◆ **MATERIAL FOR THIS TASK**

........

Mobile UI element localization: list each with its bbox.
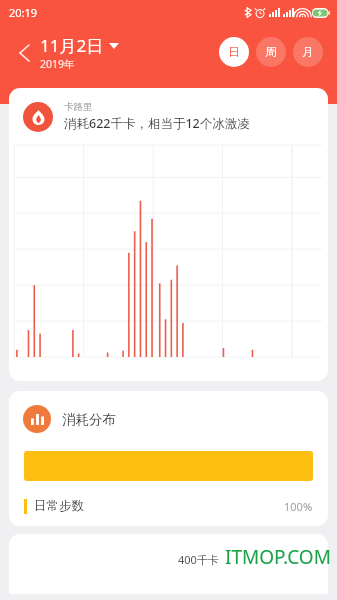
staticText: 周 — [265, 45, 277, 59]
button[interactable]: 月 — [293, 37, 323, 67]
button[interactable]: 日 — [219, 37, 249, 67]
button[interactable]: 卡路里 — [9, 88, 328, 381]
button[interactable]: 消耗分布 — [9, 391, 328, 526]
button[interactable]: 周 — [256, 37, 286, 67]
staticText: 卡路里 — [64, 101, 93, 113]
staticText: 日 — [228, 45, 240, 59]
button[interactable]: 400千卡 — [9, 534, 328, 594]
staticText: 消耗622千卡，相当于12个冰激凌 — [64, 115, 250, 132]
staticText: 400千卡 — [178, 552, 219, 567]
staticText: 20:19 — [9, 5, 38, 20]
staticText: 2019年 — [40, 57, 75, 71]
staticText: 消耗分布 — [62, 411, 116, 428]
staticText: 11月2日 — [40, 34, 104, 57]
button[interactable]: 11月2日 — [40, 34, 119, 71]
staticText: 日常步数 — [34, 498, 84, 514]
staticText: ITMOP.COM — [225, 544, 331, 570]
staticText: 100% — [284, 499, 313, 514]
staticText: 月 — [302, 45, 314, 59]
button[interactable]: Back — [12, 41, 36, 65]
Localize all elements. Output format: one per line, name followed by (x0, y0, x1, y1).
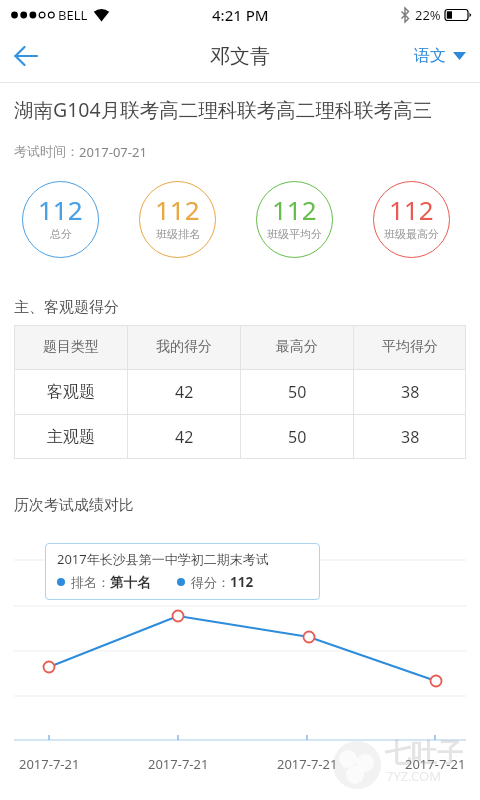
staticText: 七吐子 (385, 737, 463, 770)
staticText: 112 (272, 192, 317, 227)
staticText: 38 (401, 381, 420, 403)
staticText: 50 (288, 426, 307, 448)
staticText: 平均得分 (382, 338, 438, 356)
staticText: 得分： (191, 574, 230, 590)
staticText: 7YZ.COM (386, 767, 441, 785)
button[interactable]: 112 (139, 181, 216, 258)
staticText: 最高分 (276, 338, 318, 356)
button[interactable]: 112 (22, 181, 99, 258)
staticText: 2017年长沙县第一中学初二期末考试 (57, 550, 269, 568)
staticText: 主、客观题得分 (14, 298, 119, 317)
staticText: BELL (58, 6, 88, 24)
staticText: 2017-7-21 (19, 755, 80, 773)
staticText: 50 (288, 381, 307, 403)
staticText: 排名： (71, 574, 110, 590)
staticText: 班级最高分 (384, 227, 439, 241)
staticText: 班级排名 (156, 227, 200, 241)
staticText: 2017-07-21 (79, 143, 147, 161)
button[interactable]: 题目类型 (14, 325, 466, 369)
staticText: 2017-7-21 (405, 755, 466, 773)
staticText: 22% (415, 6, 441, 24)
button[interactable]: 112 (373, 181, 450, 258)
button[interactable]: 客观题 (14, 370, 466, 414)
button[interactable]: 2017年长沙县第一中学初二期末考试 (57, 550, 320, 600)
staticText: 题目类型 (43, 338, 99, 356)
button[interactable] (6, 36, 46, 76)
staticText: 我的得分 (156, 338, 212, 356)
staticText: 4:21 PM (212, 5, 269, 25)
staticText: 42 (175, 381, 194, 403)
staticText: 第十名 (110, 574, 151, 591)
staticText: 总分 (50, 227, 72, 241)
staticText: 历次考试成绩对比 (14, 496, 134, 515)
button[interactable]: 主观题 (14, 415, 466, 459)
staticText: 2017-7-21 (148, 755, 209, 773)
button[interactable]: 语文 (414, 46, 466, 66)
staticText: 42 (175, 426, 194, 448)
staticText: 2017-7-21 (277, 755, 338, 773)
staticText: 考试时间： (14, 143, 79, 159)
staticText: 112 (230, 573, 254, 591)
staticText: 38 (401, 426, 420, 448)
staticText: 班级平均分 (267, 227, 322, 241)
staticText: 邓文青 (210, 44, 270, 69)
staticText: 客观题 (47, 382, 95, 402)
button[interactable]: 112 (256, 181, 333, 258)
staticText: 112 (155, 192, 200, 227)
staticText: 主观题 (47, 427, 95, 447)
staticText: 112 (38, 192, 83, 227)
staticText: 语文 (414, 46, 446, 66)
staticText: 湖南G104月联考高二理科联考高二理科联考高三 (14, 96, 433, 123)
staticText: 112 (389, 192, 434, 227)
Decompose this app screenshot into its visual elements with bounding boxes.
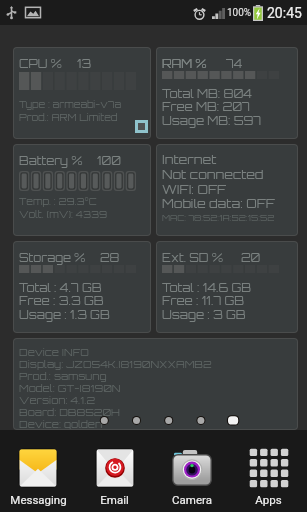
staticText: Internet — [162, 151, 217, 167]
other: Battery charging — [253, 5, 263, 21]
staticText: Not connected — [162, 166, 264, 182]
staticText: RAM % — [162, 56, 207, 71]
staticText: Volt. (mV): 4339 — [19, 208, 107, 220]
staticText: 20:45 — [267, 5, 302, 21]
staticText: Usage : 1.3 GB — [19, 307, 110, 322]
staticText: Email — [100, 493, 129, 506]
staticText: Board: DB8520H — [19, 405, 120, 418]
staticText: Total MB: 804 — [162, 86, 252, 101]
staticText: MAC: 78:52:1A:52:15:52 — [162, 212, 275, 223]
button[interactable]: Device INFO — [14, 339, 297, 429]
staticText: Prod.: ARM Limited — [19, 111, 118, 123]
staticText: Free MB: 207 — [162, 99, 250, 114]
button[interactable]: RAM % — [157, 48, 297, 138]
staticText: Temp. : 29.3°C — [19, 195, 97, 207]
staticText: Free : 11.7 GB — [162, 293, 245, 308]
other: Screenshot captured — [25, 6, 41, 19]
other: USB connected — [5, 5, 18, 20]
staticText: Messaging — [10, 493, 67, 506]
button[interactable]: Messaging — [0, 430, 76, 512]
staticText: Usage : 3 GB — [162, 307, 246, 322]
staticText: Model: GT-I8190N — [19, 381, 121, 394]
staticText: 100 — [97, 153, 121, 168]
staticText: CPU % — [19, 56, 62, 71]
button[interactable]: CPU % — [14, 48, 150, 138]
button[interactable]: Apps — [230, 430, 307, 512]
staticText: Total : 4.7 GB — [19, 280, 102, 295]
button[interactable]: Email — [76, 430, 153, 512]
staticText: 28 — [100, 250, 120, 265]
staticText: Storage % — [19, 250, 86, 265]
button[interactable]: Ext. SD % — [157, 242, 297, 332]
staticText: Camera — [172, 493, 212, 506]
button[interactable]: Battery % — [14, 145, 150, 235]
other: Alarm set — [193, 7, 206, 20]
staticText: Display: JZO54K.I8190NXXAMB2 — [19, 357, 212, 370]
staticText: Total : 14.6 GB — [162, 280, 252, 295]
staticText: Mobile data: OFF — [162, 195, 275, 211]
other: Signal strength — [212, 8, 225, 19]
button[interactable]: Camera — [153, 430, 230, 512]
staticText: Version: 4.1.2 — [19, 393, 96, 406]
staticText: Free : 3.3 GB — [19, 293, 104, 308]
button[interactable]: Internet — [157, 145, 297, 235]
button[interactable]: Storage % — [14, 242, 150, 332]
staticText: WIFI: OFF — [162, 181, 227, 197]
staticText: Apps — [255, 493, 282, 506]
staticText: Battery % — [19, 153, 83, 168]
staticText: Ext. SD % — [162, 250, 223, 265]
staticText: 100% — [227, 7, 252, 19]
staticText: 13 — [77, 56, 92, 71]
staticText: Usage MB: 597 — [162, 113, 262, 128]
staticText: RAM % — [162, 56, 207, 71]
staticText: 20 — [241, 250, 261, 265]
staticText: Type : armeabi-v7a — [19, 98, 122, 110]
staticText: Prod.: samsung — [19, 369, 107, 382]
staticText: 74 — [226, 56, 243, 71]
staticText: Device: golden — [19, 417, 103, 429]
staticText: Device INFO — [19, 345, 89, 358]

........

◆ **WHAT THE TASK ASKS**
Leave out all images, then reproduce the entries above exactly.

◆ **RESULT OF THE TASK**
Mobile UI element localization: list each with its bbox.
staticText: 周 — [265, 45, 277, 59]
button[interactable]: 月 — [293, 37, 323, 67]
button[interactable]: 日 — [219, 37, 249, 67]
button[interactable]: 卡路里 — [9, 88, 328, 381]
button[interactable]: 消耗分布 — [9, 391, 328, 526]
button[interactable]: 周 — [256, 37, 286, 67]
staticText: 卡路里 — [64, 101, 93, 113]
staticText: 日 — [228, 45, 240, 59]
button[interactable]: 400千卡 — [9, 534, 328, 594]
staticText: 消耗622千卡，相当于12个冰激凌 — [64, 115, 250, 132]
staticText: 400千卡 — [178, 552, 219, 567]
staticText: 20:19 — [9, 5, 38, 20]
staticText: 2019年 — [40, 57, 75, 71]
staticText: 消耗分布 — [62, 411, 116, 428]
staticText: 11月2日 — [40, 34, 104, 57]
button[interactable]: 11月2日 — [40, 34, 119, 71]
staticText: 日常步数 — [34, 498, 84, 514]
staticText: ITMOP.COM — [225, 544, 331, 570]
staticText: 100% — [284, 499, 313, 514]
staticText: 月 — [302, 45, 314, 59]
button[interactable]: Back — [12, 41, 36, 65]
Localize all elements. Output format: one per line, name followed by (x0, y0, x1, y1).
staticText: 七吐子 (385, 737, 463, 770)
staticText: 112 (272, 192, 317, 227)
staticText: 38 (401, 381, 420, 403)
staticText: 50 (288, 426, 307, 448)
staticText: 平均得分 (382, 338, 438, 356)
staticText: 得分： (191, 574, 230, 590)
staticText: 7YZ.COM (386, 767, 441, 785)
button[interactable]: 112 (139, 181, 216, 258)
staticText: 最高分 (276, 338, 318, 356)
button[interactable]: 112 (22, 181, 99, 258)
staticText: 2017年长沙县第一中学初二期末考试 (57, 550, 269, 568)
staticText: 主、客观题得分 (14, 298, 119, 317)
staticText: BELL (58, 6, 88, 24)
staticText: 2017-7-21 (19, 755, 80, 773)
staticText: 50 (288, 381, 307, 403)
staticText: 排名： (71, 574, 110, 590)
staticText: 班级最高分 (384, 227, 439, 241)
staticText: 班级排名 (156, 227, 200, 241)
staticText: 2017-07-21 (79, 143, 147, 161)
button[interactable]: 题目类型 (14, 325, 466, 369)
staticText: 2017-7-21 (405, 755, 466, 773)
staticText: 22% (415, 6, 441, 24)
button[interactable]: 112 (373, 181, 450, 258)
button[interactable]: 客观题 (14, 370, 466, 414)
button[interactable]: 2017年长沙县第一中学初二期末考试 (57, 550, 320, 600)
staticText: 题目类型 (43, 338, 99, 356)
button[interactable] (6, 36, 46, 76)
staticText: 我的得分 (156, 338, 212, 356)
staticText: 4:21 PM (212, 5, 269, 25)
staticText: 42 (175, 381, 194, 403)
staticText: 第十名 (110, 574, 151, 591)
staticText: 总分 (50, 227, 72, 241)
staticText: 历次考试成绩对比 (14, 496, 134, 515)
button[interactable]: 主观题 (14, 415, 466, 459)
staticText: 2017-7-21 (148, 755, 209, 773)
button[interactable]: 语文 (414, 46, 466, 66)
staticText: 42 (175, 426, 194, 448)
staticText: 2017-7-21 (277, 755, 338, 773)
staticText: 考试时间： (14, 143, 79, 159)
staticText: 112 (230, 573, 254, 591)
staticText: 38 (401, 426, 420, 448)
staticText: 班级平均分 (267, 227, 322, 241)
staticText: 邓文青 (210, 44, 270, 69)
staticText: 客观题 (47, 382, 95, 402)
button[interactable]: 112 (256, 181, 333, 258)
staticText: 112 (155, 192, 200, 227)
staticText: 主观题 (47, 427, 95, 447)
staticText: 112 (38, 192, 83, 227)
staticText: 语文 (414, 46, 446, 66)
staticText: 湖南G104月联考高二理科联考高二理科联考高三 (14, 96, 433, 123)
staticText: 112 (389, 192, 434, 227)
Decompose this app screenshot into its visual elements with bounding boxes.
staticText: Internet — [162, 151, 217, 167]
other: Battery charging — [253, 5, 263, 21]
staticText: Not connected — [162, 166, 264, 182]
staticText: RAM % — [162, 56, 207, 71]
staticText: Volt. (mV): 4339 — [19, 208, 107, 220]
staticText: 20:45 — [267, 5, 302, 21]
staticText: Usage : 1.3 GB — [19, 307, 110, 322]
staticText: Email — [100, 493, 129, 506]
staticText: Board: DB8520H — [19, 405, 120, 418]
staticText: Total MB: 804 — [162, 86, 252, 101]
staticText: MAC: 78:52:1A:52:15:52 — [162, 212, 275, 223]
button[interactable]: Device INFO — [14, 339, 297, 429]
staticText: Prod.: ARM Limited — [19, 111, 118, 123]
staticText: Free MB: 207 — [162, 99, 250, 114]
button[interactable]: RAM % — [157, 48, 297, 138]
staticText: Temp. : 29.3°C — [19, 195, 97, 207]
staticText: Free : 11.7 GB — [162, 293, 245, 308]
other: Screenshot captured — [25, 6, 41, 19]
other: USB connected — [5, 5, 18, 20]
staticText: Messaging — [10, 493, 67, 506]
button[interactable]: Messaging — [0, 430, 76, 512]
staticText: Usage : 3 GB — [162, 307, 246, 322]
staticText: Model: GT-I8190N — [19, 381, 121, 394]
staticText: 100 — [97, 153, 121, 168]
staticText: CPU % — [19, 56, 62, 71]
button[interactable]: CPU % — [14, 48, 150, 138]
button[interactable]: Apps — [230, 430, 307, 512]
staticText: Total : 4.7 GB — [19, 280, 102, 295]
button[interactable]: Email — [76, 430, 153, 512]
staticText: 28 — [100, 250, 120, 265]
staticText: Storage % — [19, 250, 86, 265]
button[interactable]: Ext. SD % — [157, 242, 297, 332]
staticText: Camera — [172, 493, 212, 506]
button[interactable]: Battery % — [14, 145, 150, 235]
other: Alarm set — [193, 7, 206, 20]
staticText: Display: JZO54K.I8190NXXAMB2 — [19, 357, 212, 370]
staticText: Total : 14.6 GB — [162, 280, 252, 295]
staticText: Mobile data: OFF — [162, 195, 275, 211]
other: Signal strength — [212, 8, 225, 19]
button[interactable]: Camera — [153, 430, 230, 512]
staticText: Version: 4.1.2 — [19, 393, 96, 406]
staticText: Free : 3.3 GB — [19, 293, 104, 308]
button[interactable]: Internet — [157, 145, 297, 235]
button[interactable]: Storage % — [14, 242, 150, 332]
staticText: WIFI: OFF — [162, 181, 227, 197]
staticText: Apps — [255, 493, 282, 506]
staticText: Battery % — [19, 153, 83, 168]
staticText: Ext. SD % — [162, 250, 223, 265]
staticText: 100% — [227, 7, 252, 19]
staticText: 13 — [77, 56, 92, 71]
staticText: Usage MB: 597 — [162, 113, 262, 128]
staticText: RAM % — [162, 56, 207, 71]
staticText: 20 — [241, 250, 261, 265]
staticText: Type : armeabi-v7a — [19, 98, 122, 110]
staticText: Prod.: samsung — [19, 369, 107, 382]
staticText: 74 — [226, 56, 243, 71]
staticText: Device: golden — [19, 417, 103, 429]
staticText: Device INFO — [19, 345, 89, 358]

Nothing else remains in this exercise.